May i know if in our area, you experience the same? I have it suppressed on my router due to dampening, unfortunately it's the route used to our Thailand office.

5 Replies 5

Here's the status from looking glass.

The route has been stable for over 3 weeks. Check for problems on your end.

route-server>show ip route 203.146.224.0

Routing entry for 203.146.224.0/21, supernet

Known via "bgp 65000", distance 20, metric 0

Tag 7018, type external

Last update from 12.123.1.236 3w4d ago

Routing Descriptor Blocks:

* 12.123.1.236, from 12.123.1.236, 3w4d ago

Route metric is 0, traffic share count is 1

AS Hops 3

Route tag 7018

HTH

Sundar

Hello Sundar,

May i know which router server you used? Would it be possible that at your side of the world it may not flap, while it is flapping on my side?

Thanks!

It was ATT.

Though what you are saying is possible but I doubt that may be the case. If that was the case then the provider you are peering with may have already dampened that prefix. Here's a list of looking glass sites that you may want to take a look.
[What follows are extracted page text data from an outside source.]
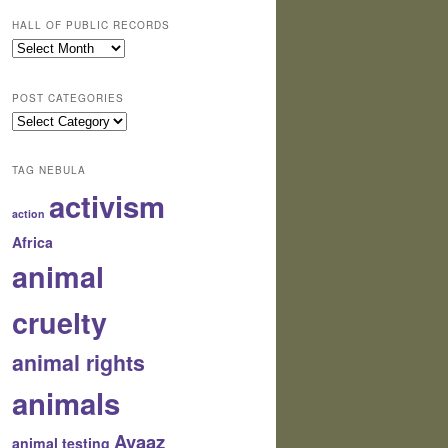
HALL OF PUBLIC RECORDS
Hall
of
Public
POST CATEGORIES
Records
Post
Categories
TAG NEBULA
activism
action
Africa
animal
cruelty
animal rights
animals
Avaaz
animal testing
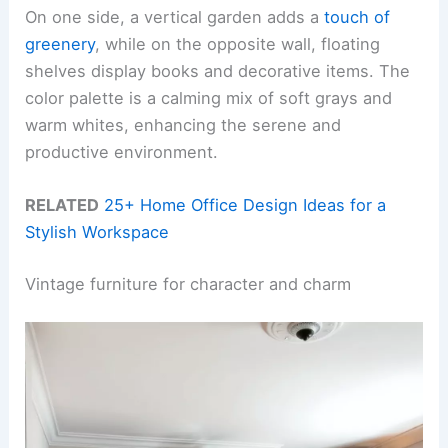
On one side, a vertical garden adds a
touch of
greenery
, while on the opposite wall, floating
shelves display books and decorative items. The
color palette is a calming mix of soft grays and
warm whites, enhancing the serene and
productive environment.
RELATED
25+ Home Office Design Ideas for a
Stylish Workspace
Vintage furniture for character and charm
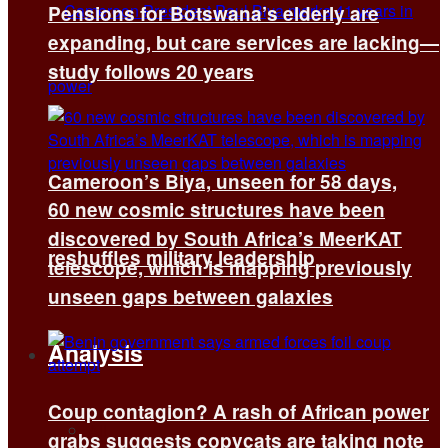
Pensions for Botswana’s elderly are
expanding, but care services are lacking—
study follows 20 years
Cameroon’s Biya, unseen for 58 days,
60 new cosmic structures have been
discovered by South Africa’s MeerKAT
reshuffles military leadership
telescope, which is mapping previously
unseen gaps between galaxies
Analysis
Coup contagion? A rash of African power
All
grabs suggests copycats are taking note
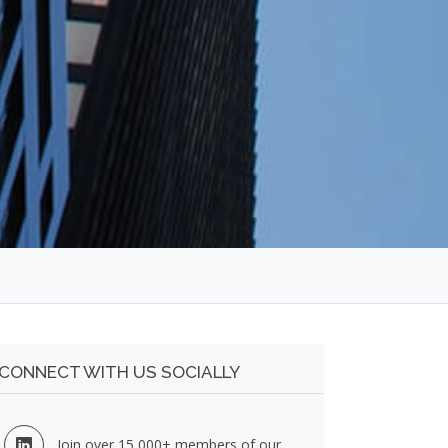
CONNECT WITH US SOCIALLY
Join over 15,000+ members of our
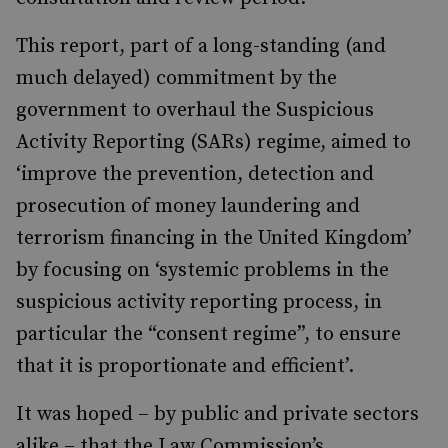
This report, part of a long-standing (and
much delayed) commitment by the
government to overhaul the Suspicious
Activity Reporting (SARs) regime, aimed to
‘
improve the prevention, detection and
prosecution of money laundering and
terrorism financing in the United Kingdom’
by focusing on ‘systemic problems in the
suspicious activity reporting process, in
particular the “consent regime”, to ensure
that it is proportionate and efficient’.
It was hoped – by public and private sectors
alike – that the Law Commission’s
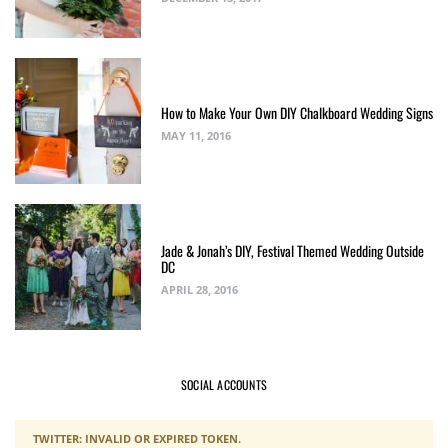
How to Make Your Own DIY Chalkboard Wedding Signs
MAY 11, 2016
Jade & Jonah’s DIY, Festival Themed Wedding Outside
DC
APRIL 28, 2016
SOCIAL ACCOUNTS
TWITTER: INVALID OR EXPIRED TOKEN.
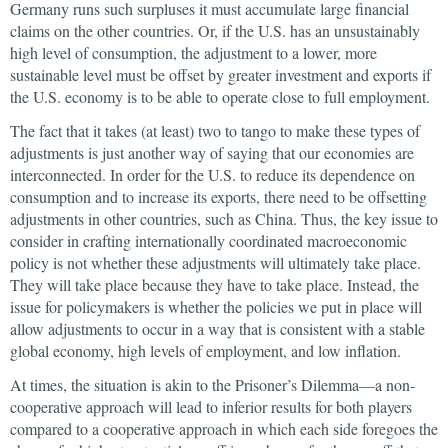
Germany runs such surpluses it must accumulate large financial
claims on the other countries. Or, if the U.S. has an unsustainably
high level of consumption, the adjustment to a lower, more
sustainable level must be offset by greater investment and exports if
the U.S. economy is to be able to operate close to full employment.
The fact that it takes (at least) two to tango to make these types of
adjustments is just another way of saying that our economies are
interconnected. In order for the U.S. to reduce its dependence on
consumption and to increase its exports, there need to be offsetting
adjustments in other countries, such as China. Thus, the key issue to
consider in crafting internationally coordinated macroeconomic
policy is not whether these adjustments will ultimately take place.
They will take place because they have to take place. Instead, the
issue for policymakers is whether the policies we put in place will
allow adjustments to occur in a way that is consistent with a stable
global economy, high levels of employment, and low inflation.
At times, the situation is akin to the Prisoner’s Dilemma—a non-
cooperative approach will lead to inferior results for both players
compared to a cooperative approach in which each side foregoes the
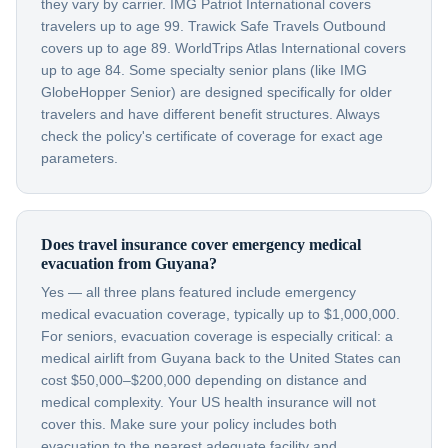
they vary by carrier. IMG Patriot International covers
travelers up to age 99. Trawick Safe Travels Outbound
covers up to age 89. WorldTrips Atlas International covers
up to age 84. Some specialty senior plans (like IMG
GlobeHopper Senior) are designed specifically for older
travelers and have different benefit structures. Always
check the policy's certificate of coverage for exact age
parameters.
Does travel insurance cover emergency medical
evacuation from Guyana?
Yes — all three plans featured include emergency
medical evacuation coverage, typically up to $1,000,000.
For seniors, evacuation coverage is especially critical: a
medical airlift from Guyana back to the United States can
cost $50,000–$200,000 depending on distance and
medical complexity. Your US health insurance will not
cover this. Make sure your policy includes both
evacuation to the nearest adequate facility and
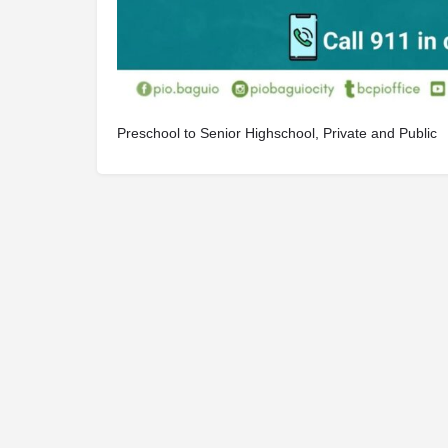
Preschool to Senior Highschool, Private and Public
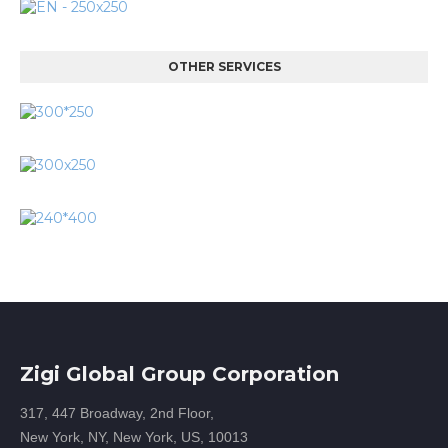
OTHER SERVICES
Zigi Global Group Corporation
317, 447 Broadway, 2nd Floor,
New York, NY, New York, US, 10013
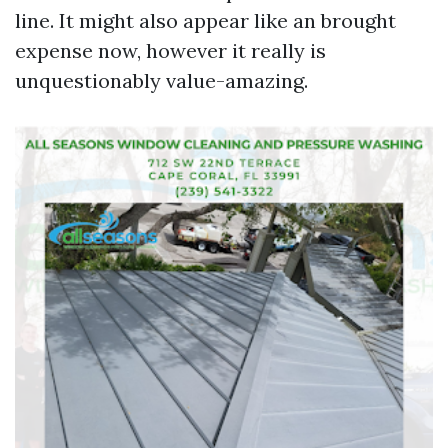
line. It might also appear like an brought
expense now, however it really is
unquestionably value-amazing.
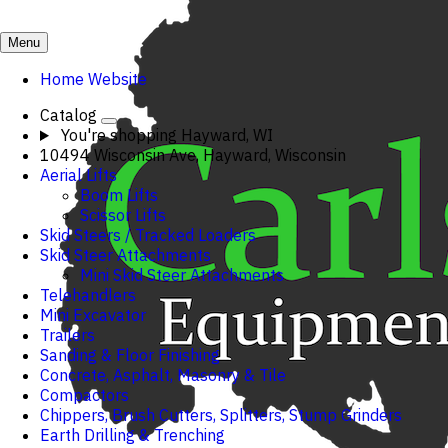
Menu
Home Website
Catalog
You're shopping
Hayward, WI
10494 Wisconsin Ave, Hayward, Wisconsin
Aerial Lifts
Boom Lifts
Scissor Lifts
Skid Steers / Tracked Loaders
Skid Steer Attachments
Mini Skid Steer Attachments
Telehandlers
Mini Excavator
Trailers
Sanding & Floor Finishing
Concrete, Asphalt, Masonry & Tile
Compactors
Chippers, Brush Cutters, Splitters, Stump Grinders
Earth Drilling & Trenching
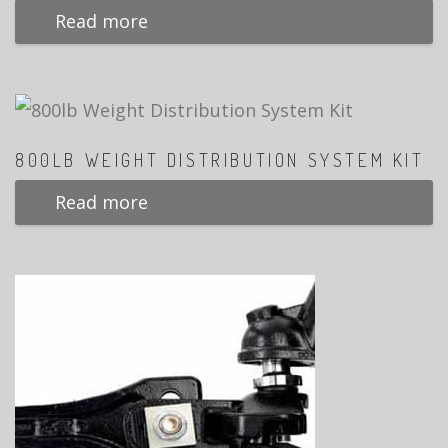
Read more
800LB WEIGHT DISTRIBUTION SYSTEM KIT
Read more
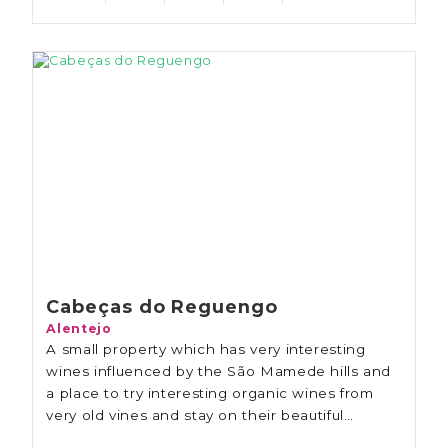
Cabeças do Reguengo
Alentejo
A small property which has very interesting
wines influenced by the São Mamede hills and
a place to try interesting organic wines from
very old vines and stay on their beautiful
property.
http://www.nanog.org/lookingglass.html

HTH

Sundar

I was thinking more like, the frequent advertisement and withdrawal came from my ISP that caused the suppression. I looked into my router's damped routes, i have something like 30 thousand lines of prefixes. Is this normal?

Hi,

just a side note: route flap dampening is officially NOT recommended any more. There are more problems than gain. Have a look f.e. at RIPE document 378 explaining this recommendation:

http://ripe.net/ripe/docs/ripe-378.html

Excerpt:

4.0 Recommendation

This Routing Working Group document proposes that with the current implementations of BGP flap damping, the application of flap damping in ISP networks is NOT recommended. The recommendations given in ripe-229 and previous documents [2] are considered obsolete henceforth.
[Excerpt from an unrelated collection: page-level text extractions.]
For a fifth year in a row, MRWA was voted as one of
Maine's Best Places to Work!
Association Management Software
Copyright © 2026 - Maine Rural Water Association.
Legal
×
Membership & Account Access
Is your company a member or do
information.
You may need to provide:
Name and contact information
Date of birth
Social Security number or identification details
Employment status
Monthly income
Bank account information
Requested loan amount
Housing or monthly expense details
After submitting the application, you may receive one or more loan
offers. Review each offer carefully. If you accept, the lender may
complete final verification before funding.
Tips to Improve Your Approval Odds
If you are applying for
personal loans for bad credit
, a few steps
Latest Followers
If flap damping is implemented, the ISP operating that network will cause side-effects to their customers and the Internet users of their customers' content and services as described in the previous sections. These side-effects would quite likely be worse than the impact caused by simply not running flap damping at all.

So I would turn it off immediately, to avoid connectivity issues. If you have concerns about BGP CPU usage, you could use a route-map to exclude certain networks from dampening. Example configs can also be found online following the links in the above mentioned document.

Hope this helps! Please use the rating system.